Last month I challenged myself to try make at least one contribution a day to GitHub for 30 days straight, and as a result I’ve been able to make long overdue updates to all of my existing repositories as well as make meaningful contributions to other peoples’ open source projects. Some of the things I accomplished during the challenge:
- Added examples of code coverage reporting and testing in multiple browsers to my Esri Karma Tutorial
- Began an effort to update Kevin Andre’s Dojo Bootstrap project to work with v3 of Twitter Bootstrap
- Used the Yeoman generator for AngularJS to start building my own GitHub pages as way to learn more about AngularJS, Yeoman, Bower, etc.
The challenge also helped me up my Git Fu a bit, since (sadly) most of my work projects are not managed in Git. If you’re like me, most of your GitHub activity takes place outside of your normal work hours, and this kind of challenge can really help you get to things that have been on the back burner for too long.
I’d definitely recommend others try a similar challenge. Here are my (self evident) tips for successfully completing your challenge:
- Have a fair amount of work lined up, ideally spread out across a few repos (in case you get tired of working on one).
- Learn what counts as a contribution (you might be surprised) if you plan on using the GitHub calendar as your tracking/reporting tool.
- Be sure to save some light-weight tasks for the days when you don’t have a couple of hours to bang out some code.
- Don’t worry about missing a day or two as long as you get back on the horse.
I will admit, there were days when I was barely able to do more than open an issue (yes, that counts as a contribution) and I wouldn’t blame you if you called that cheating. However, I never did anything that I didn’t think needed doing. Besides, I’ve still got a few commits “in the bank” (i.e. in open PRs, etc) that haven’t made their way into the master branches of the repos, so it all balances out in the end.

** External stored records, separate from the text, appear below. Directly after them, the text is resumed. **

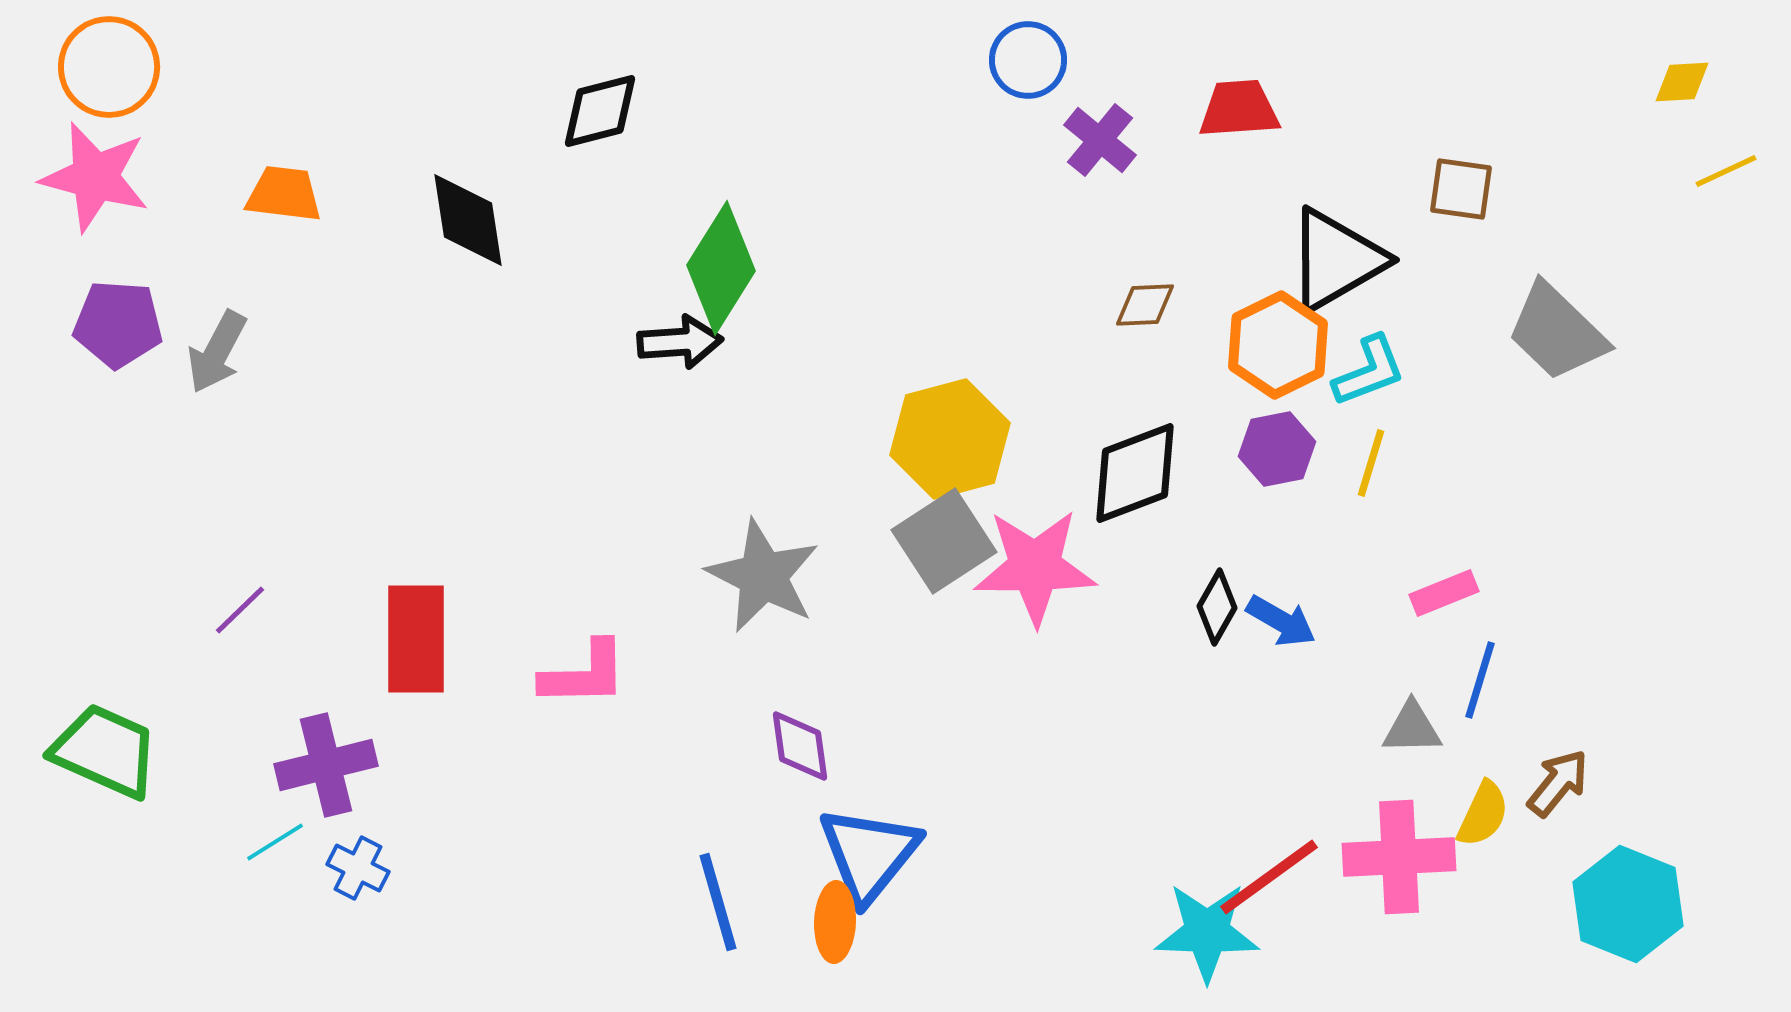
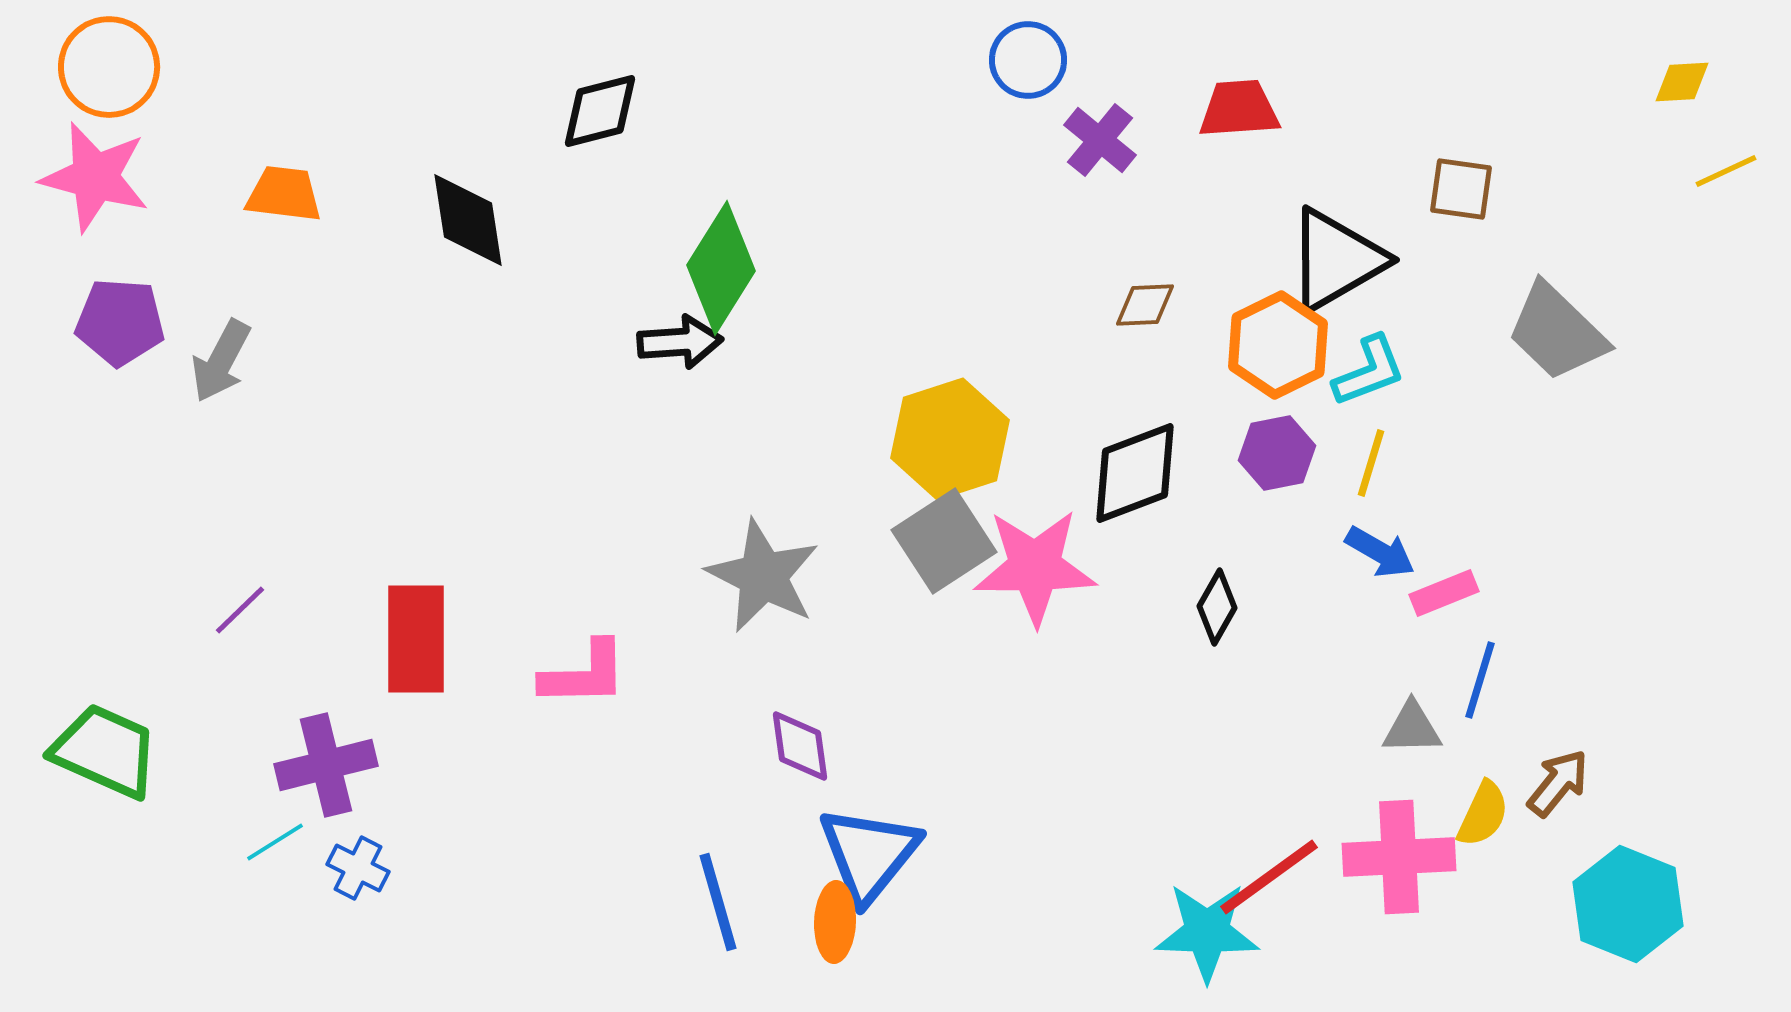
purple pentagon at (118, 324): moved 2 px right, 2 px up
gray arrow at (217, 352): moved 4 px right, 9 px down
yellow hexagon at (950, 439): rotated 3 degrees counterclockwise
purple hexagon at (1277, 449): moved 4 px down
blue arrow at (1281, 621): moved 99 px right, 69 px up
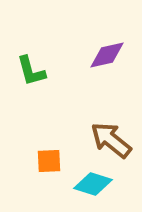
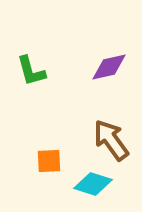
purple diamond: moved 2 px right, 12 px down
brown arrow: rotated 15 degrees clockwise
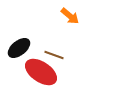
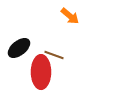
red ellipse: rotated 56 degrees clockwise
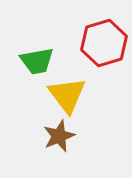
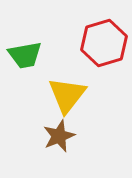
green trapezoid: moved 12 px left, 6 px up
yellow triangle: rotated 15 degrees clockwise
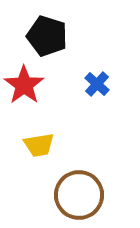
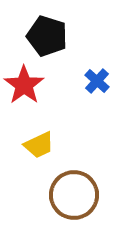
blue cross: moved 3 px up
yellow trapezoid: rotated 16 degrees counterclockwise
brown circle: moved 5 px left
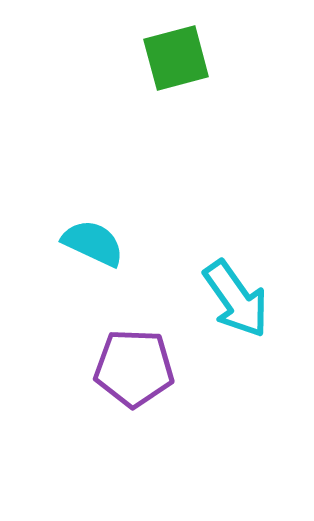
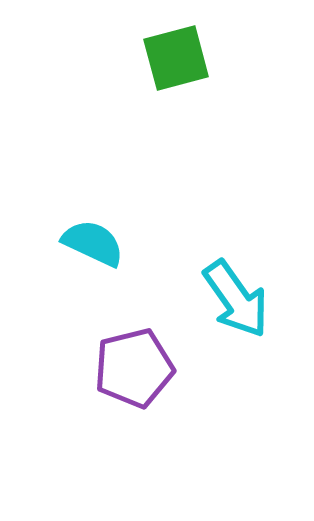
purple pentagon: rotated 16 degrees counterclockwise
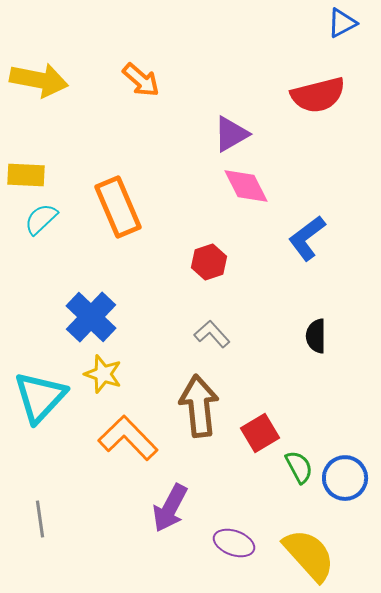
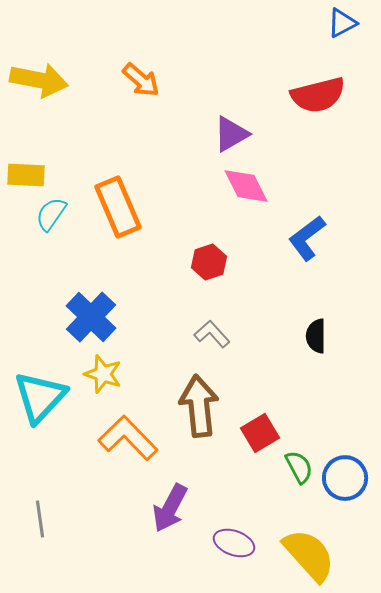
cyan semicircle: moved 10 px right, 5 px up; rotated 12 degrees counterclockwise
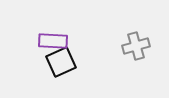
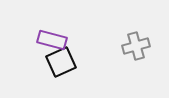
purple rectangle: moved 1 px left, 1 px up; rotated 12 degrees clockwise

All in all the challenge was very useful, but I’m looking for other ways to keep me motivated to continue to make slow and steady progress on my open source work. I think it would be helpful if GitHub highlighted how many days it’s been since you made a contribution instead of what your longest streak was. Some might say that’s focusing on the negative, but it would work for me personally as a gentle prod to keep me in the game.
In the meantime – I am looking forward to leaving my laptop closed this weekend!